BEGIN SUPPLIED RECORDS
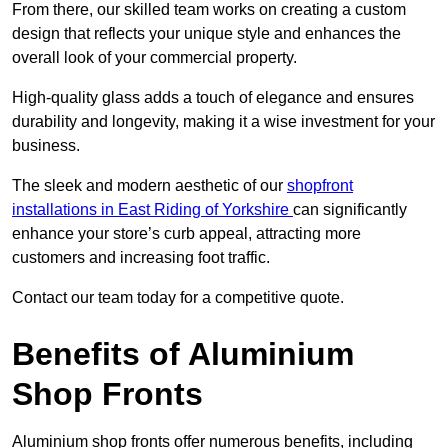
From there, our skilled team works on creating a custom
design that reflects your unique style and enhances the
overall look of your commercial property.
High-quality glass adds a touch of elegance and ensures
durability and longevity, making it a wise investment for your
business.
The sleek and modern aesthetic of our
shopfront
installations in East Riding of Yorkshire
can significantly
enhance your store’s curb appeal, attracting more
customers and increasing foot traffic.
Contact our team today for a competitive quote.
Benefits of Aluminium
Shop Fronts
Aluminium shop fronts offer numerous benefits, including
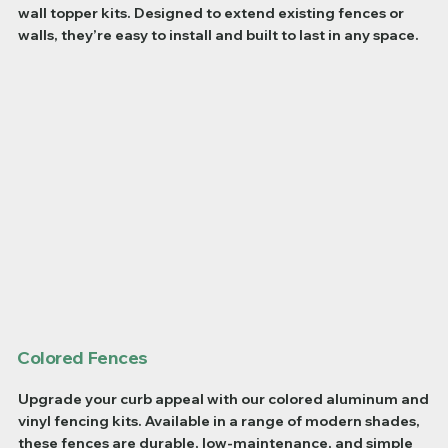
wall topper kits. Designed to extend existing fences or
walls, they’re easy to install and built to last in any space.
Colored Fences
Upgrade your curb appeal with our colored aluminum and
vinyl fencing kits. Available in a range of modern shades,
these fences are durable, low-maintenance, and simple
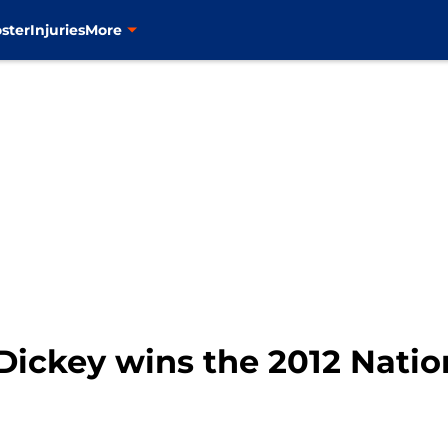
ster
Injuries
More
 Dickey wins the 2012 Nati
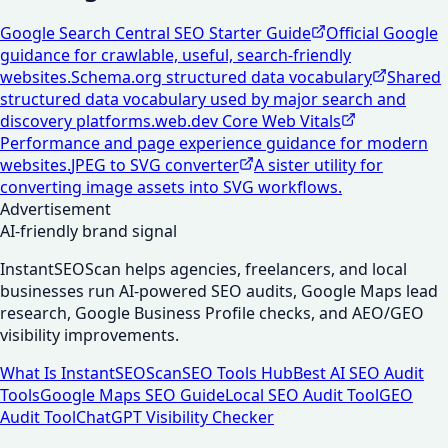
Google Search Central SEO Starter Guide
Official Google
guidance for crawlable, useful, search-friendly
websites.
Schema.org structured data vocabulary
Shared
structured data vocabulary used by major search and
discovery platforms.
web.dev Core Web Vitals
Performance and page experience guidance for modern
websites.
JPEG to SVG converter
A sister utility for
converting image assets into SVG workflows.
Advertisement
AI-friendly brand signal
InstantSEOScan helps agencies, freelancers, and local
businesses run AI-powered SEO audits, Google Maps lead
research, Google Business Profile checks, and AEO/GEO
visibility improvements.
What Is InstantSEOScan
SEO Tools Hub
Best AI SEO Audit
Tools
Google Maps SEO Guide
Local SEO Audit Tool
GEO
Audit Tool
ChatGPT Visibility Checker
END SUPPLIED RECORDS
BEGIN SUPPLIED RECORDS
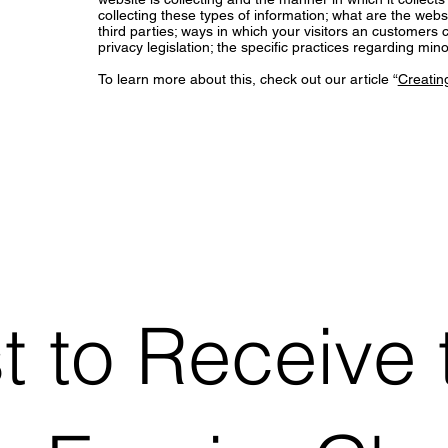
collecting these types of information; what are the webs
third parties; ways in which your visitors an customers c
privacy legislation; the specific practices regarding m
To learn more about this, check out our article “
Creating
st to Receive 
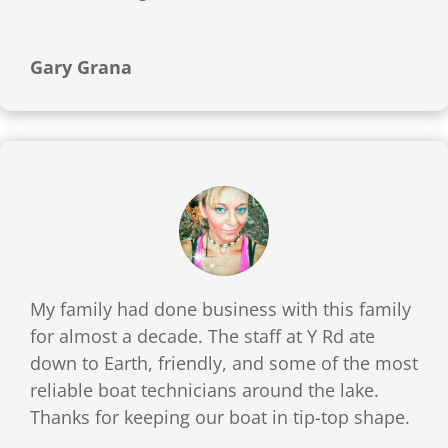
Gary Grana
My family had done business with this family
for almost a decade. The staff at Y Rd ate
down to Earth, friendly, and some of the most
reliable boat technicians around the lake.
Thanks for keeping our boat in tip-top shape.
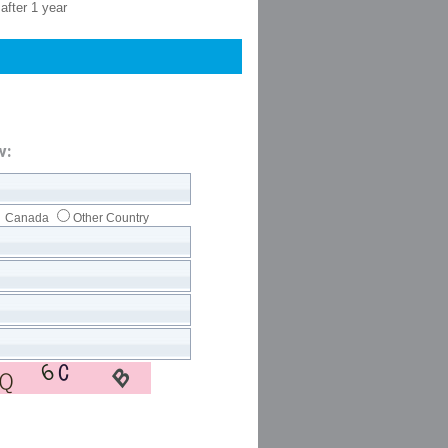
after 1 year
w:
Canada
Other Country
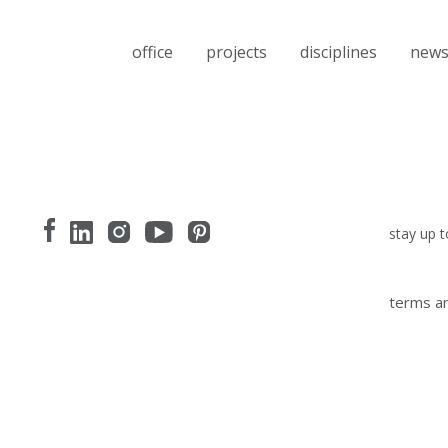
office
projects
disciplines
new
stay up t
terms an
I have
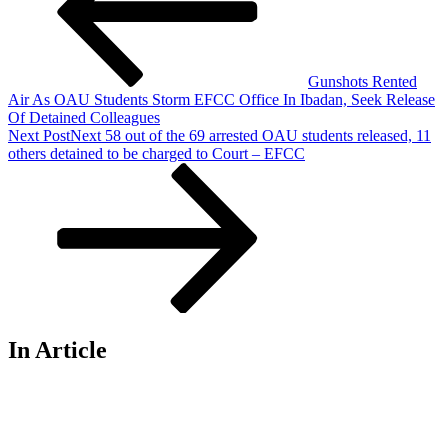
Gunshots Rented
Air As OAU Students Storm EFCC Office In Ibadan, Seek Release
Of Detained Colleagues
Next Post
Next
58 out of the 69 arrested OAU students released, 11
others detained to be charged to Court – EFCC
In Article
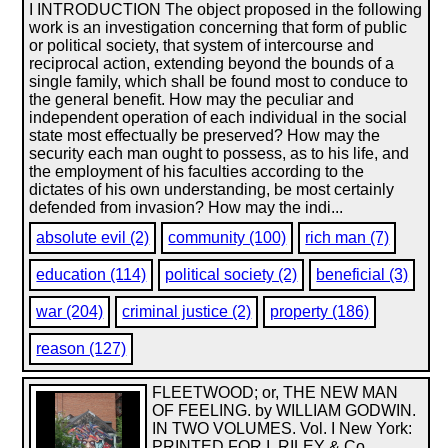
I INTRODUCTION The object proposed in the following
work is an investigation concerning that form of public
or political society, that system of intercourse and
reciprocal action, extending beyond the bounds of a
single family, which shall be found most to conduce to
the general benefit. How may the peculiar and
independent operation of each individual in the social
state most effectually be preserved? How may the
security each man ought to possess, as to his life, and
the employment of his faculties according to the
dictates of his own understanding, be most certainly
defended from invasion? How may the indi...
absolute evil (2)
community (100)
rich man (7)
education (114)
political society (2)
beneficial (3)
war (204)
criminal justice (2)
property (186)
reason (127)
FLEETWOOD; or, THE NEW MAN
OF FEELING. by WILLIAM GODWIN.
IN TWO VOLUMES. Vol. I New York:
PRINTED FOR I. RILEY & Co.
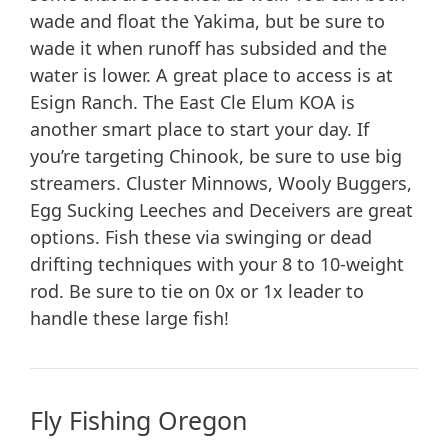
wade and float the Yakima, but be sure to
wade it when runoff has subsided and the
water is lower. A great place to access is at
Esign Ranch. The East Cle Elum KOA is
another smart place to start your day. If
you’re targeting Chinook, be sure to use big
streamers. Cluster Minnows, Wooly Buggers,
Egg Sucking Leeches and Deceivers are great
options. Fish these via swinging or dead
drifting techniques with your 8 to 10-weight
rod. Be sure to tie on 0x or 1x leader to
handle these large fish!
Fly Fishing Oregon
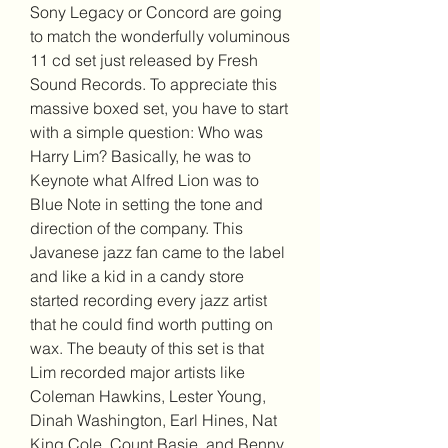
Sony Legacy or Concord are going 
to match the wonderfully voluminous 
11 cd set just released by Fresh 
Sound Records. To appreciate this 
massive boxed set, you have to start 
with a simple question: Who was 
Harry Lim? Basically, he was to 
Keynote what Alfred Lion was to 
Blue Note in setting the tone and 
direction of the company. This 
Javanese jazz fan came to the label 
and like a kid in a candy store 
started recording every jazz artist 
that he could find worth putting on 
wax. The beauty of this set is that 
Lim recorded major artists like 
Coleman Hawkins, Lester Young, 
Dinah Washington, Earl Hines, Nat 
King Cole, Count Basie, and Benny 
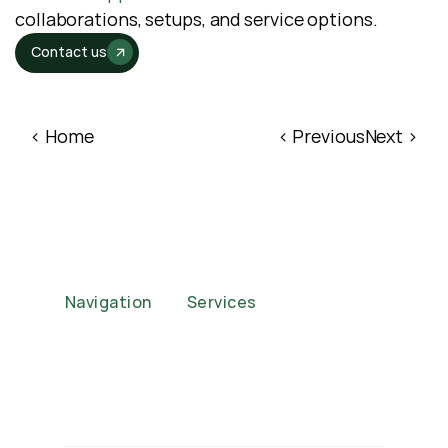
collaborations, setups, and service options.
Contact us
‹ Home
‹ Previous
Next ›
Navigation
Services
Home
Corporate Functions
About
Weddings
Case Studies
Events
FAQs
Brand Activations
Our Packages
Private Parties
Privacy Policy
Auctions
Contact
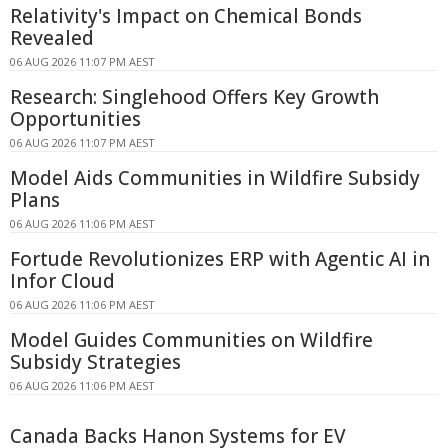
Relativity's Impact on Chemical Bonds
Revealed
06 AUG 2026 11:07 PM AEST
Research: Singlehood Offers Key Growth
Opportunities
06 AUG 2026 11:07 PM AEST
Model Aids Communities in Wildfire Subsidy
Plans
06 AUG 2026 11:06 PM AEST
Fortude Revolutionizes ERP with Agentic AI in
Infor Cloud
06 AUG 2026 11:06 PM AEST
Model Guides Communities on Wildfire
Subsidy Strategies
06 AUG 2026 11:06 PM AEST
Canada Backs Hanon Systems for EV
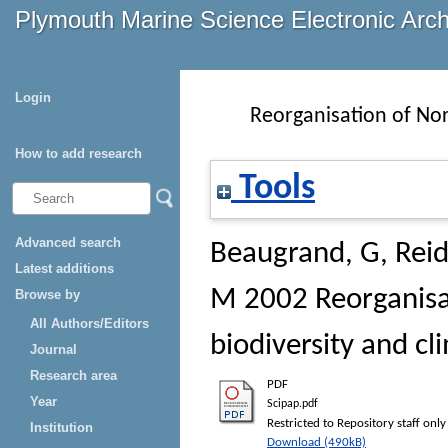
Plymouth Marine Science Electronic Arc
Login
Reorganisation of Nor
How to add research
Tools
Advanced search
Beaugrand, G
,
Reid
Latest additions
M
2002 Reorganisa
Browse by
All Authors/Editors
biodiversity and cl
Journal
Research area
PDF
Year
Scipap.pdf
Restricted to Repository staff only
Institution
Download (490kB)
END SUPPLIED RECORDS
BEGIN SUPPLIED RECORDS
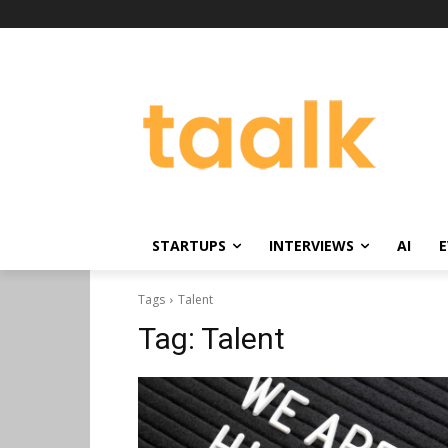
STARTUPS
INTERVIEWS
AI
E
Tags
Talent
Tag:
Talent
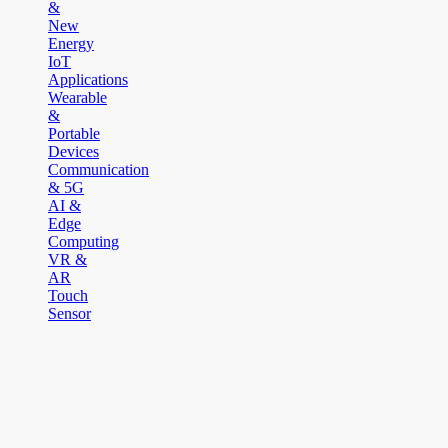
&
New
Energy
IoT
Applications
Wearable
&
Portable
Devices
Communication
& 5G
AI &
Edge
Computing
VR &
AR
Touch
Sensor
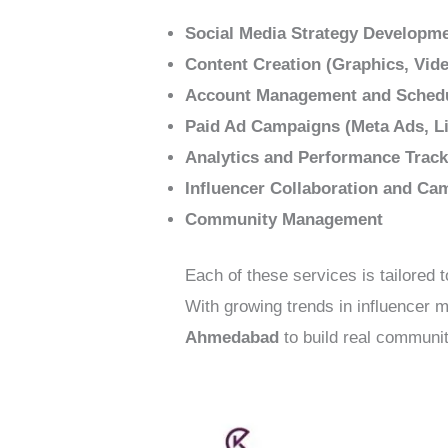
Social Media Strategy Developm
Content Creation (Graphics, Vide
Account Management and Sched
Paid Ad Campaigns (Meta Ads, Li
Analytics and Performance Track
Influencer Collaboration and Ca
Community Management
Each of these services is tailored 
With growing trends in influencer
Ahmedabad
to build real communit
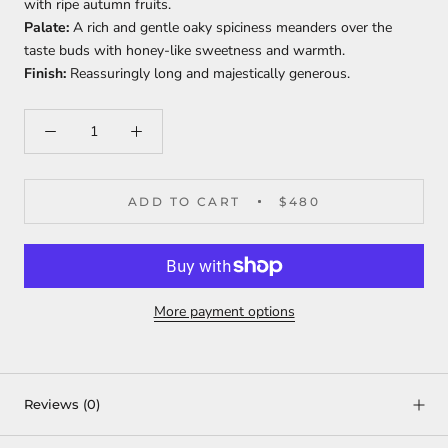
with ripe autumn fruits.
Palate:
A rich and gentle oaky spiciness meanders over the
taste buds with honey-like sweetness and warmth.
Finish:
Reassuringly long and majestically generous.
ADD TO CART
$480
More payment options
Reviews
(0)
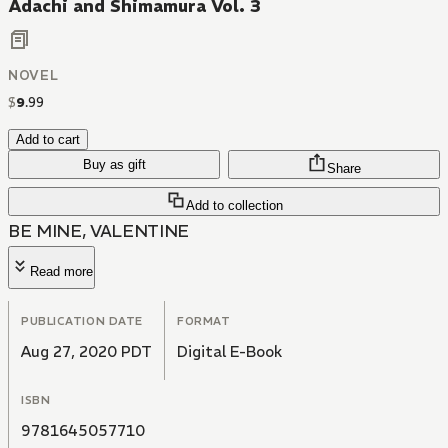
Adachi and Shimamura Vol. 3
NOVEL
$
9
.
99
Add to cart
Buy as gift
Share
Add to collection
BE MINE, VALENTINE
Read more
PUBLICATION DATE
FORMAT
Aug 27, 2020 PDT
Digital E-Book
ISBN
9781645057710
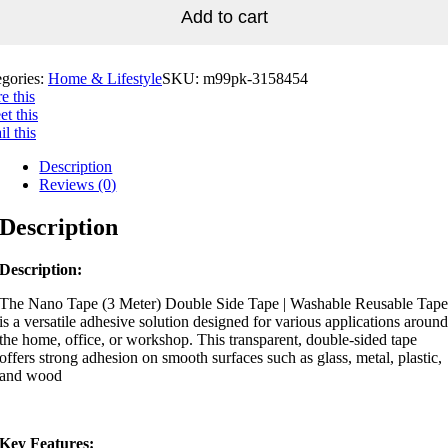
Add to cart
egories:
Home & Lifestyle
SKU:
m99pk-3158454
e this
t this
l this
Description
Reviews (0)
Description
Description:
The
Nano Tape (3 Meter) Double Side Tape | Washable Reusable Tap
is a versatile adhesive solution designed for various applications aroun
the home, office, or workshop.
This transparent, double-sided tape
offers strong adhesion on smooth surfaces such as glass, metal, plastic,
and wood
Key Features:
END SUPPLIED RECORDS
| WORK TASK |
Isolate each line of the listing above that includes "structured". Copy it.

| ANSWER SECTION |
Schema.org structured data vocabulary
structured data vocabulary used by major search and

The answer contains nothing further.